In this study cohort, the number and frequency of quantitative HBsAg determinations allowed us to investigate for the first time this parameter as an early outcome predictor. The results indicate that both HBsAg at day 28 and (better still) the kinetics of HBsAg in the first four weeks from admission are optimal predictors of the chance of clearing HBsAg within six months.
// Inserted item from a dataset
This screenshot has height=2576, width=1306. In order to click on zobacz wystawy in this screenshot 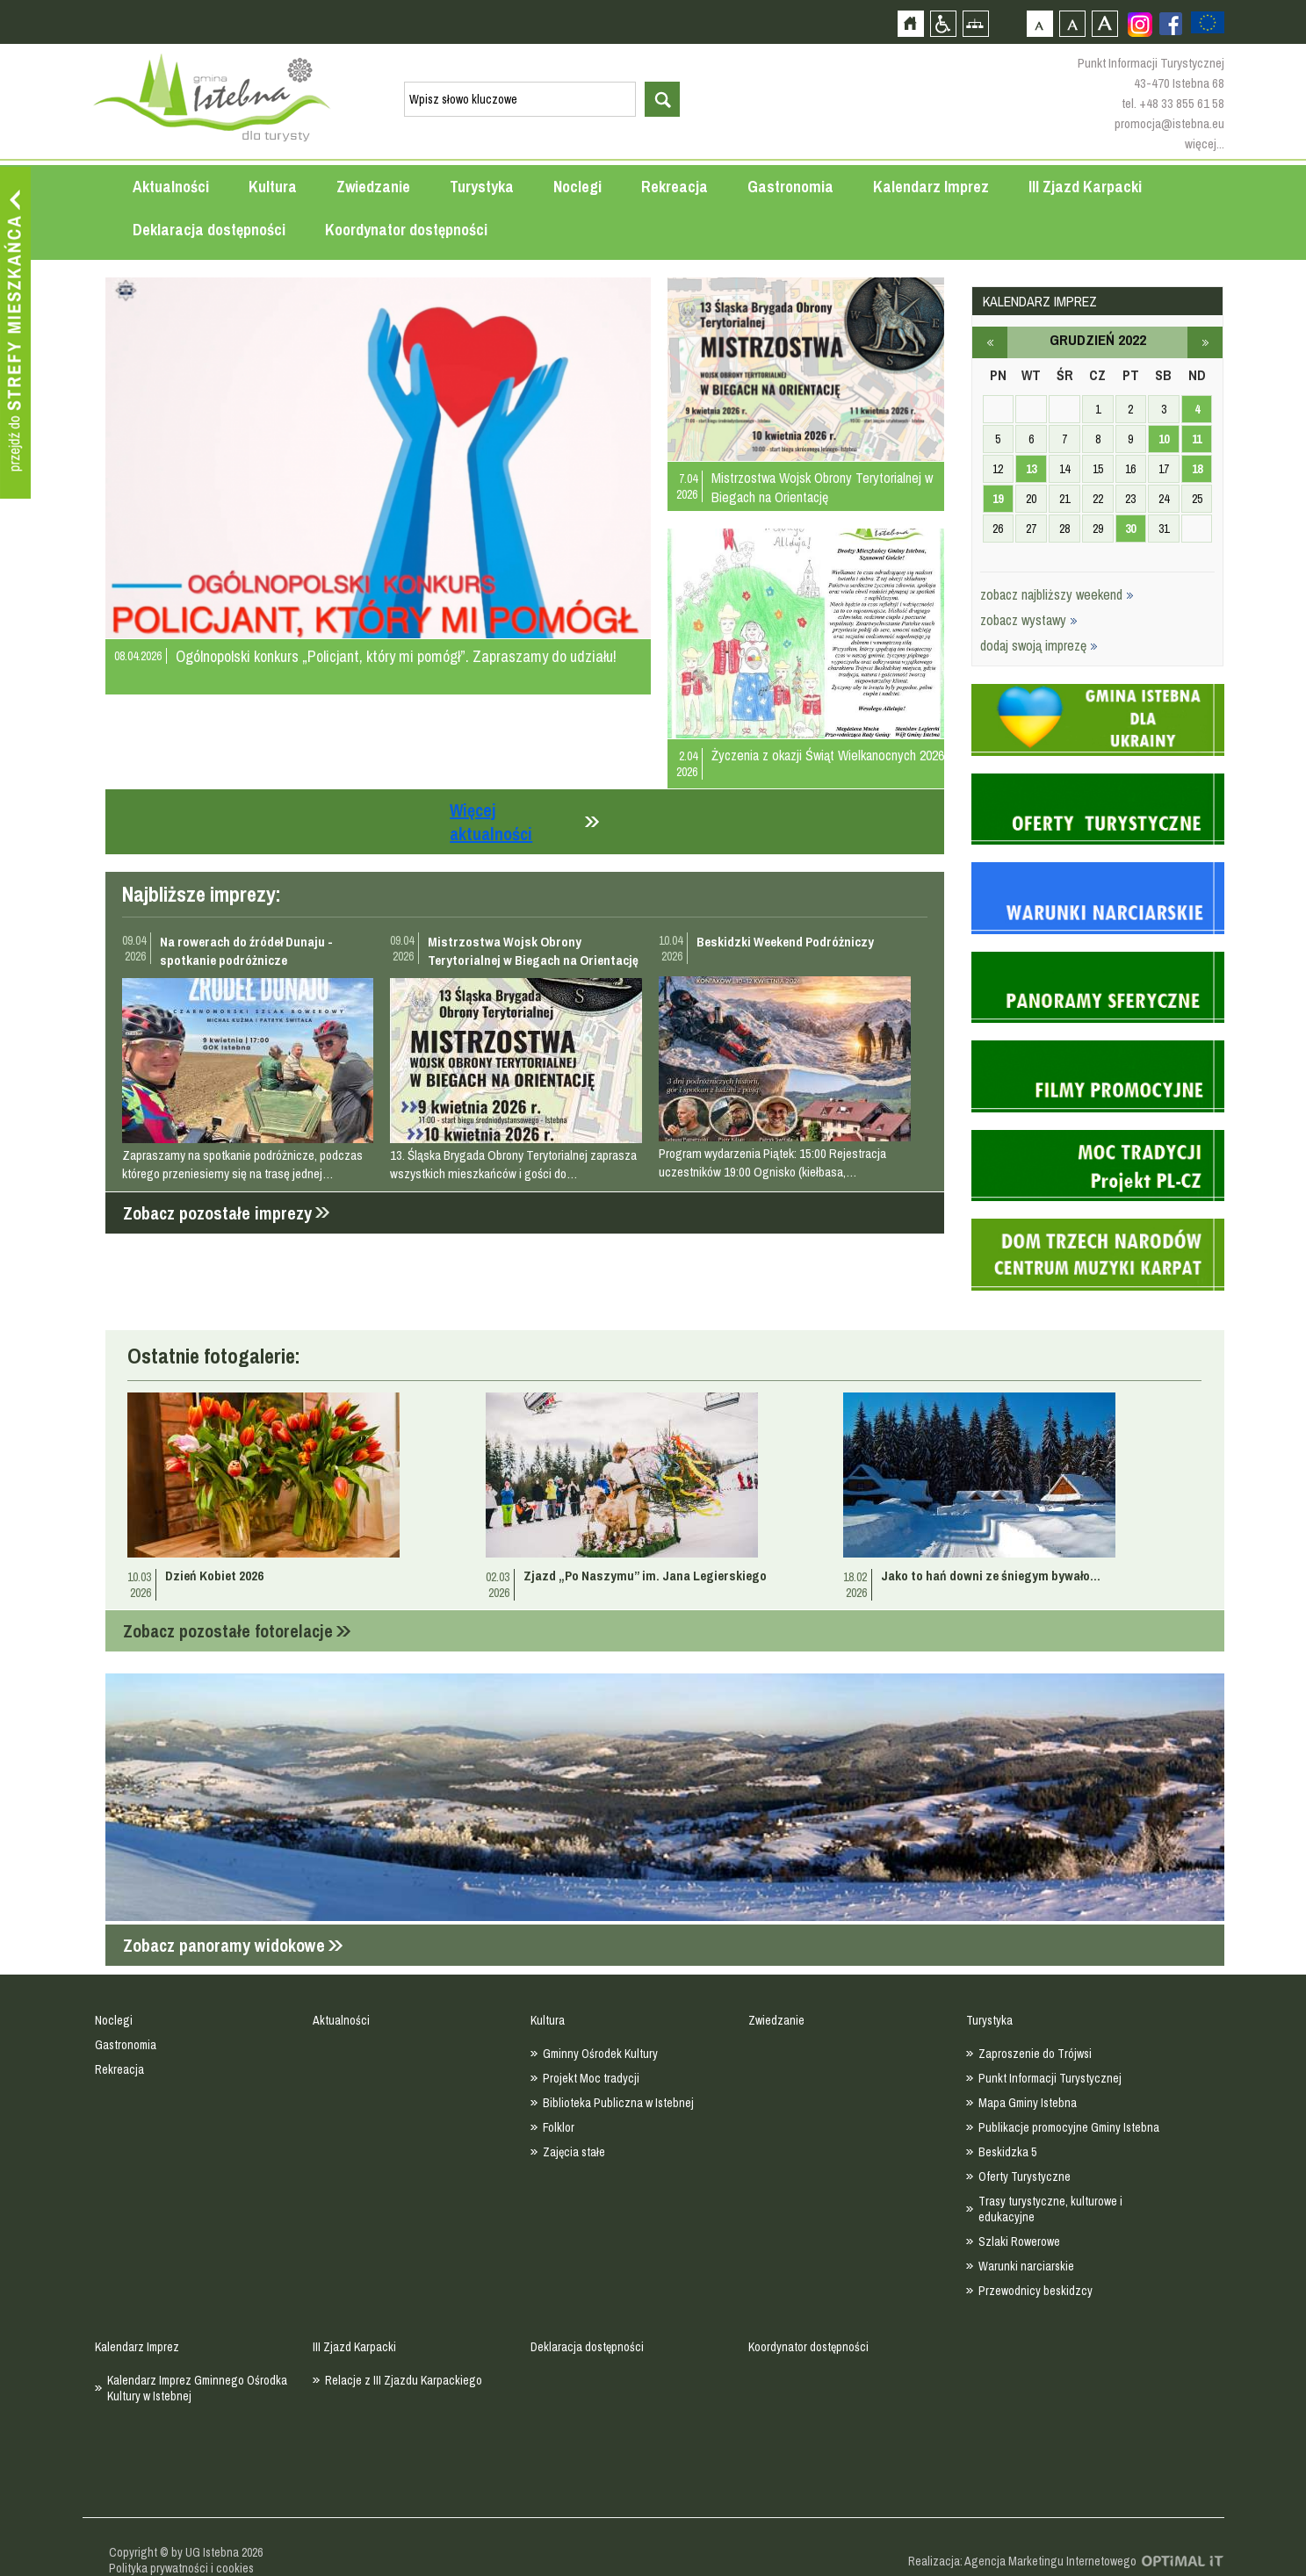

An HBsAg decay of less than 0.6 log in HBsAg titer at day 28 should therefore be considered for initiating early treatment only in patients who might really benefit from it. At this cut-off the sensitivity for detecting slow resolvers would be 87.5%, and specificity 100%, while with 1 (log of decay) as a cut-off, the sensitivity would be 100% and the specificity 86.2% (in this cohort). HBV DNA had been previously suggested for the same purpose [45], and this study confirms its potential, however, the advantages of HBsAg monitoring over DNA are evident in terms of simplicity and cost. Dedicated clinical trials should be designed to establish the efficacy of such a strategy.